### AIM OF THE TASK
Could you give back every record below exactly, leaving out the pictures?

(PROVIDED DATA Opens)

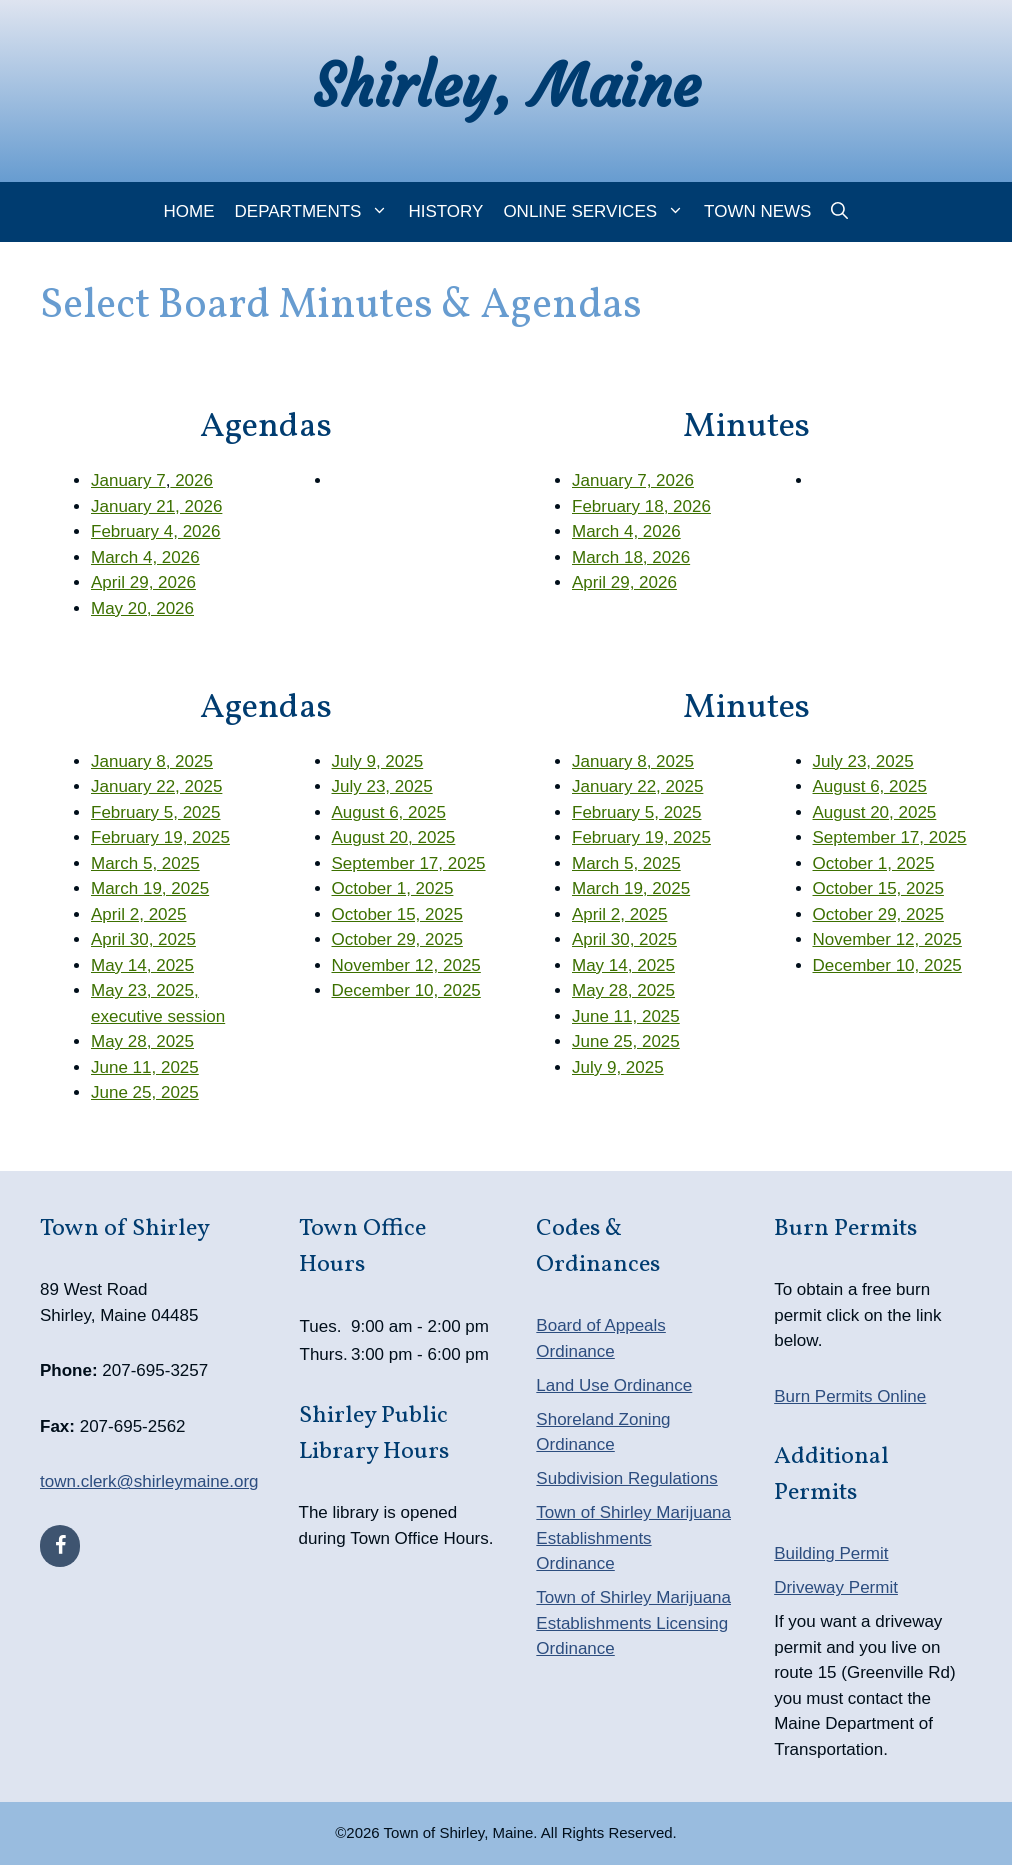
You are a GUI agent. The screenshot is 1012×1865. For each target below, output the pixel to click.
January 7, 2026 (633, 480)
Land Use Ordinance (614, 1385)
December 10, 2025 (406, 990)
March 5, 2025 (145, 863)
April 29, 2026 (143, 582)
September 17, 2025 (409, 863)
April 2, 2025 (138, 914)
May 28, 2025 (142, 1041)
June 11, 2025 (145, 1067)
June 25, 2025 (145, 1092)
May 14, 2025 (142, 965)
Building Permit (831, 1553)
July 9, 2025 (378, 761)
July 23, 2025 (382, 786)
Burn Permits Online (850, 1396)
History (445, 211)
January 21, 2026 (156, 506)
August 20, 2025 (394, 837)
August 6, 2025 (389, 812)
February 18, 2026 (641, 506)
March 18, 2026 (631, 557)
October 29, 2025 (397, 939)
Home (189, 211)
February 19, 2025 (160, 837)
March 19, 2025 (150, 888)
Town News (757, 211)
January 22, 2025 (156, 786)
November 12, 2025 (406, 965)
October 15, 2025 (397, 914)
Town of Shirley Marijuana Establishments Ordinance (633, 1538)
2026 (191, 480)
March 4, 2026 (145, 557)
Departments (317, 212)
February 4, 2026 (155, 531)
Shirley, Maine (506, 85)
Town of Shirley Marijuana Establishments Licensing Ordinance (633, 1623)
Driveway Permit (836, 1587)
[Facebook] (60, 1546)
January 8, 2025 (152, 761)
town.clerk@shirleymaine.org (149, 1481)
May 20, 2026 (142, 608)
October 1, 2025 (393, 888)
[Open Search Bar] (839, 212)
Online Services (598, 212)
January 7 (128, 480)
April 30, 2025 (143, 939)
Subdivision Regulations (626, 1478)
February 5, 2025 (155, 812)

(PROVIDED DATA Closes)

### RESPONSE TO THIS EXERCISE
You are a GUI agent. The screenshot is 1012×1865. For each target below, output the pixel to click.
January 7, 2026 (633, 480)
Land Use Ordinance (614, 1385)
December 10, 2025 (406, 990)
March 5, 2025 (145, 863)
April 29, 2026 (143, 582)
September 17, 2025 (409, 863)
April 2, 2025 (138, 914)
May 28, 2025 (142, 1041)
June 11, 2025 (145, 1067)
June 25, 2025 (145, 1092)
May 14, 2025 (142, 965)
Building Permit (831, 1553)
July 9, 2025 (378, 761)
July 23, 2025 (382, 786)
Burn Permits Online (850, 1396)
History (445, 211)
January 21, 2026 (156, 506)
August 20, 2025 (394, 837)
August 6, 2025 (389, 812)
February 18, 2026 (641, 506)
March 18, 2026 (631, 557)
October 29, 2025 (397, 939)
Home (189, 211)
February 19, 2025 (160, 837)
March 19, 2025 (150, 888)
Town News (757, 211)
January 22, 2025 (156, 786)
November 12, 2025 (406, 965)
October 15, 2025 (397, 914)
Town of Shirley Marijuana Establishments Ordinance (633, 1538)
2026 (191, 480)
March 4, 2026 (145, 557)
Departments (317, 212)
February 4, 2026 (155, 531)
Shirley, Maine (506, 85)
Town of Shirley Marijuana Establishments Licensing Ordinance (633, 1623)
Driveway Permit (836, 1587)
[Facebook] (60, 1546)
January 8, 2025 (152, 761)
town.clerk@shirleymaine.org (149, 1481)
May 20, 2026 (142, 608)
October 1, 2025 (393, 888)
[Open Search Bar] (839, 212)
Online Services (598, 212)
January 7 (128, 480)
April 30, 2025 (143, 939)
Subdivision Regulations (626, 1478)
February 5, 2025 (155, 812)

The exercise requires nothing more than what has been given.